▶
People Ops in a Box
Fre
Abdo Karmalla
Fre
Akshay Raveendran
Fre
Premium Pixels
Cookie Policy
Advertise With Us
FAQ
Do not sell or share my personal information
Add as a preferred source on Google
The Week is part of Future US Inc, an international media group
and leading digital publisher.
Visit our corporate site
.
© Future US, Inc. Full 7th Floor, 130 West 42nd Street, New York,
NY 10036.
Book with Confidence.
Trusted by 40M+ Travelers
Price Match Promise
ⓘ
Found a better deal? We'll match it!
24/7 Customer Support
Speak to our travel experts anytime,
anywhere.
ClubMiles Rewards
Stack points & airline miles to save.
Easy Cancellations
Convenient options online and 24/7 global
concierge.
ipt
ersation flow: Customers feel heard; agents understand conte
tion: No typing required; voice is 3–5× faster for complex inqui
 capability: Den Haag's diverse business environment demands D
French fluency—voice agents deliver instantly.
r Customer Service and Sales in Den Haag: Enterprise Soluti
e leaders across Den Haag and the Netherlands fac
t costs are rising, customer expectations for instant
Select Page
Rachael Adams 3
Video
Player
◀
▶
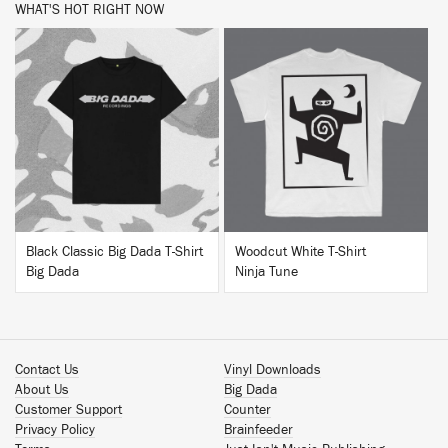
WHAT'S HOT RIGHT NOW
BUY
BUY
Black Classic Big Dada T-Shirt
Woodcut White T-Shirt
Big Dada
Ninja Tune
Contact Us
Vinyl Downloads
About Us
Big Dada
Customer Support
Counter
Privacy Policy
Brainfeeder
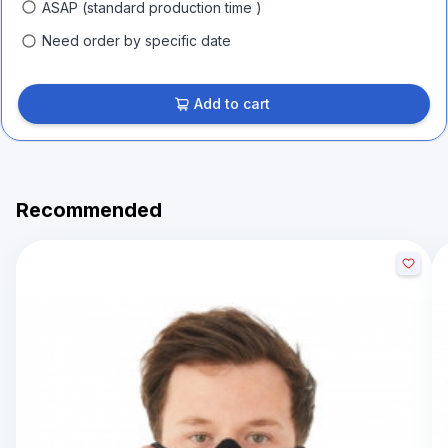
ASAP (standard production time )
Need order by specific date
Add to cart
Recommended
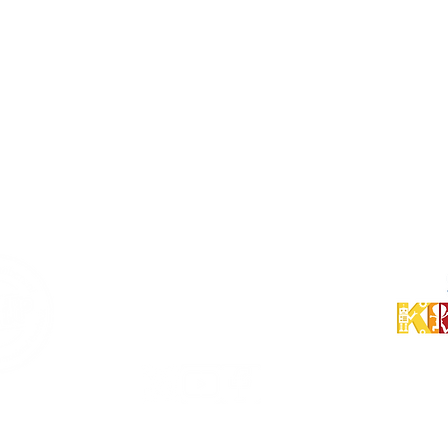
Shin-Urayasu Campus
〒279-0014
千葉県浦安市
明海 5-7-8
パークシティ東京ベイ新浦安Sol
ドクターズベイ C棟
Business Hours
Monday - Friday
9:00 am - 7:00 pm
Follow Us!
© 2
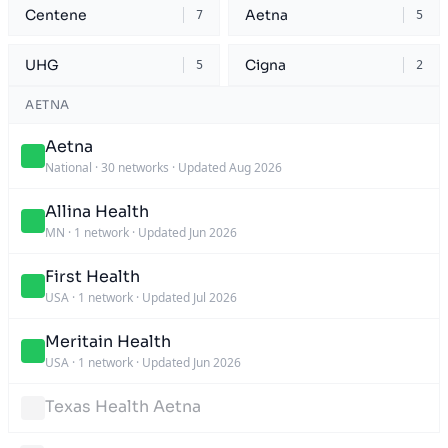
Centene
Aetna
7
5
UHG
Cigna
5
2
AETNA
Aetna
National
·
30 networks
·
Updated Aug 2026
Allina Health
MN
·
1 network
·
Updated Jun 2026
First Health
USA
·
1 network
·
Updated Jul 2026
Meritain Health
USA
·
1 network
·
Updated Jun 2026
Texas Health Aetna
◀
> **WORK ORDER**
Copy each line of the listing that carries the string "Future".

> **SOLUTION FOR THIS TASK**
The Week is part of Future US Inc, an international media group
© Future US, Inc. Full 7th Floor, 130 West 42nd Street, New York,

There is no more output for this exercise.